I'm trying to derive the volume of the $n$-dimensional R-ball in hyperbolic space, $\mathcal{B}_\mathbb{H}(y; R) = \{x \in \mathbb{H}^n : \lVert x \rVert_y \le R\}$, using the Riemannian volume formula and integrating in the exponential chart at $y \in \mathbb{H}^n$:
$$\mathcal{Vol}(\mathcal{B}_\mathbb{H}) = \int_\mathcal{X} d\mathcal{M} = \int_{B_y} \sqrt{\det g(\exp_y(u))} du,$$
where $B_y = \log_y \mathcal{B}_\mathbb{H}$, $g(x)$ is the metric tensor expressed in some orthonormal frame, and $\exp_y(\cdot)$ denotes the exponential map. I'm using [1, Sec 3.1] as a reference for this approach.

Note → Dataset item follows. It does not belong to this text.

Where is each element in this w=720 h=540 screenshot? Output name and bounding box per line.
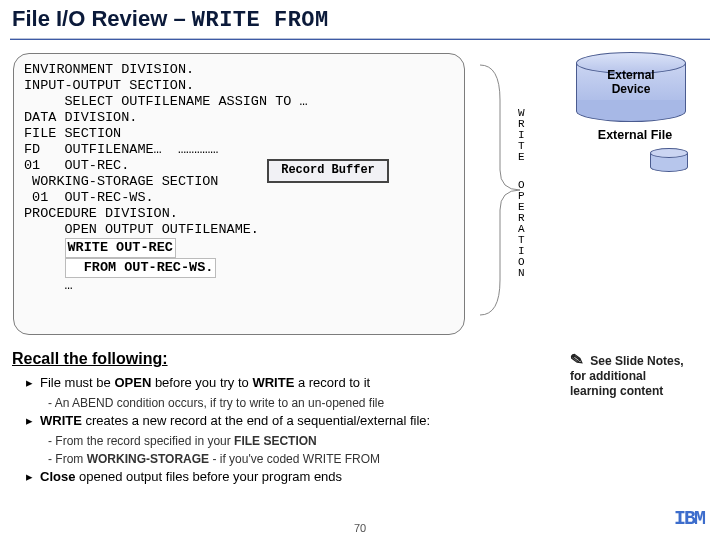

However, I'm getting a different result than what I expect, which is $\propto \int_0^R \sinh^{n-1}(r) dr$ (wiki), and I wonder what I'm doing wrong. I assume it's something that has to do with how I'm handling the metric tensor, but I couldn't pinpoint it precisely. Do I misinterpret the volume formula from above?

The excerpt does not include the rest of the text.